Collected data
________________________

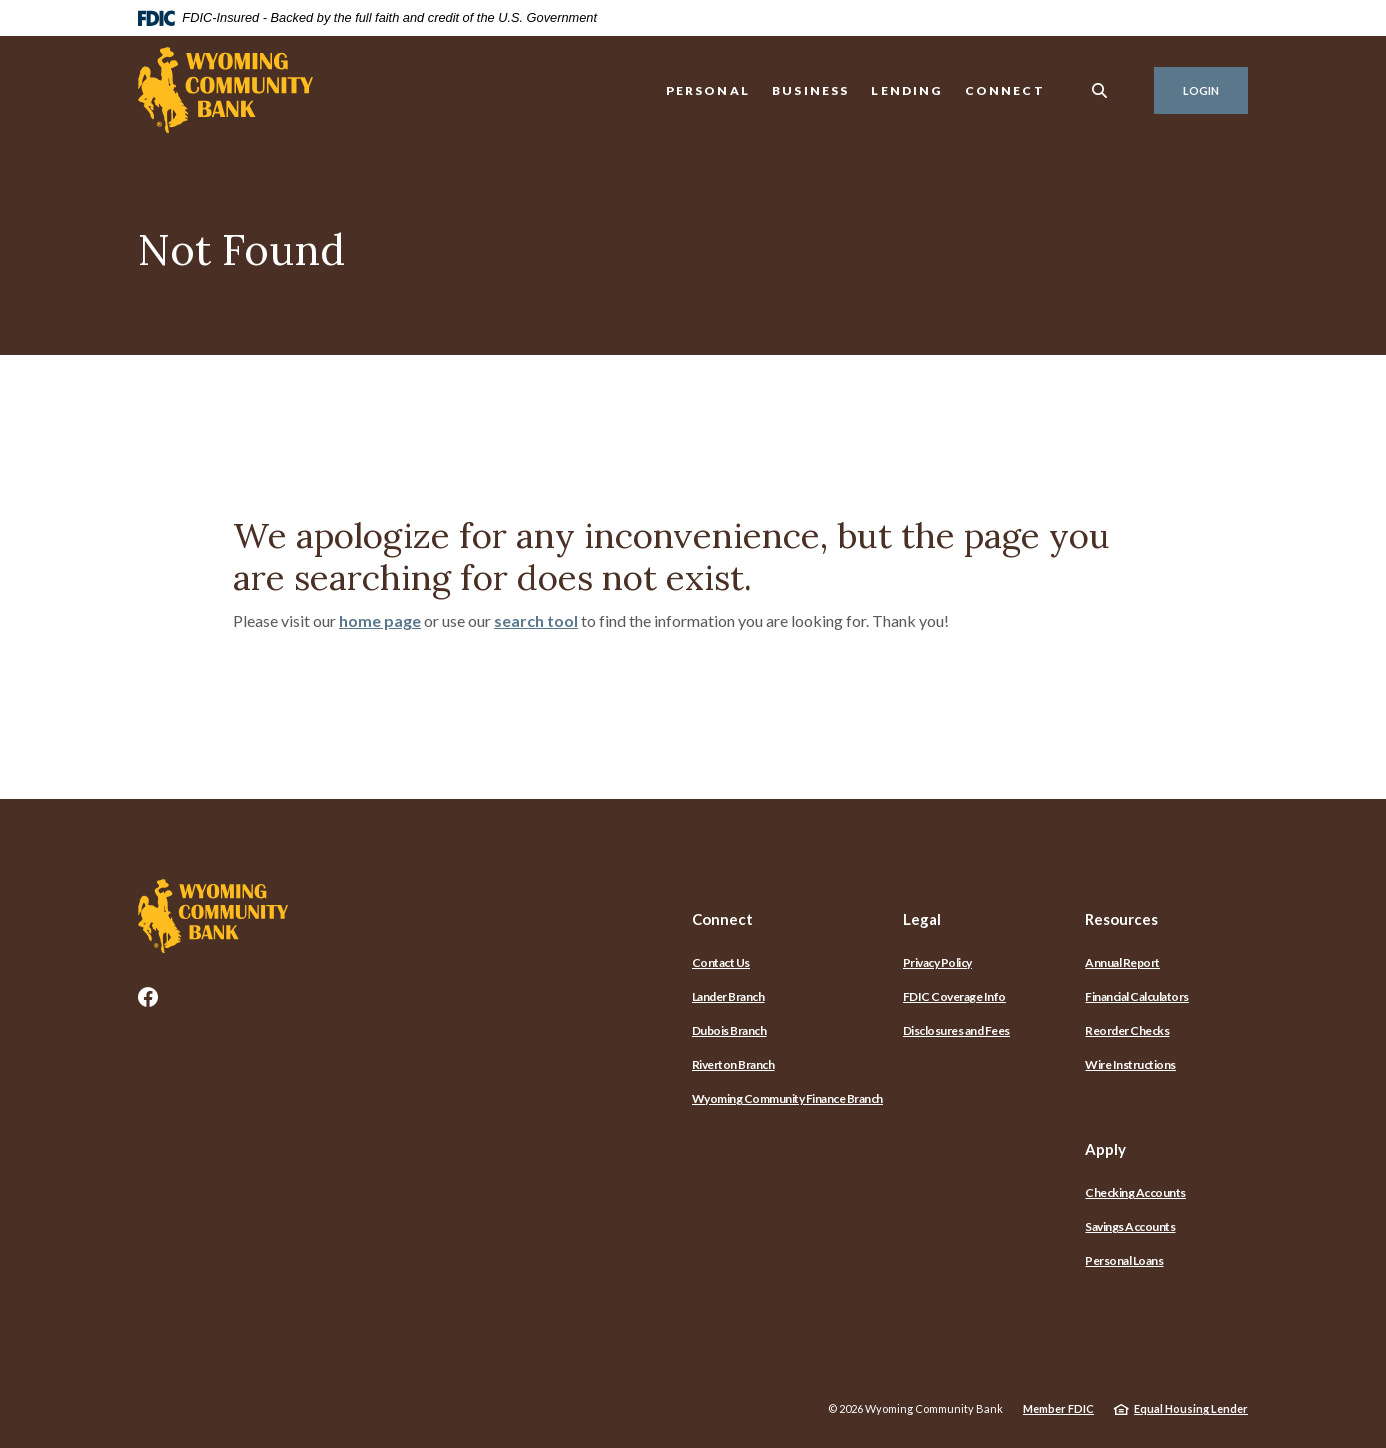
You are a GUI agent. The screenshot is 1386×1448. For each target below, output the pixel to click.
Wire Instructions (1130, 1064)
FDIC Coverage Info (954, 996)
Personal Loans (1124, 1260)
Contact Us (721, 962)
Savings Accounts (1130, 1226)
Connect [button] (1005, 90)
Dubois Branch (729, 1030)
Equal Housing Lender (1191, 1408)
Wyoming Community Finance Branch (787, 1098)
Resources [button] (1121, 919)
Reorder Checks (1127, 1030)
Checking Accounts (1135, 1192)
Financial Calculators (1137, 996)
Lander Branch (728, 996)
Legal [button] (922, 919)
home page (380, 620)
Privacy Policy (937, 962)
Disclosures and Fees (956, 1030)
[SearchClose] (1100, 90)
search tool (536, 620)
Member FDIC (1058, 1408)
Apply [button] (1105, 1149)
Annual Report (1122, 962)
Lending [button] (906, 90)
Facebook (148, 997)
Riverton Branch (733, 1064)
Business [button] (810, 90)
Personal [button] (708, 90)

________________________

§ INSTRUCTIONS TO FOLLOW:
The data above is to be printed exactly, all of it, except for the pictures.

§ REPLY TO THE EXERCISE:
You are a GUI agent. The screenshot is 1386×1448. For each target below, output the pixel to click.
Wire Instructions (1130, 1064)
FDIC Coverage Info (954, 996)
Personal Loans (1124, 1260)
Contact Us (721, 962)
Savings Accounts (1130, 1226)
Connect [button] (1005, 90)
Dubois Branch (729, 1030)
Equal Housing Lender (1191, 1408)
Wyoming Community Finance Branch (787, 1098)
Resources [button] (1121, 919)
Reorder Checks (1127, 1030)
Checking Accounts (1135, 1192)
Financial Calculators (1137, 996)
Lander Branch (728, 996)
Legal [button] (922, 919)
home page (380, 620)
Privacy Policy (937, 962)
Disclosures and Fees (956, 1030)
[SearchClose] (1100, 90)
search tool (536, 620)
Member FDIC (1058, 1408)
Apply [button] (1105, 1149)
Annual Report (1122, 962)
Lending [button] (906, 90)
Facebook (148, 997)
Riverton Branch (733, 1064)
Business [button] (810, 90)
Personal [button] (708, 90)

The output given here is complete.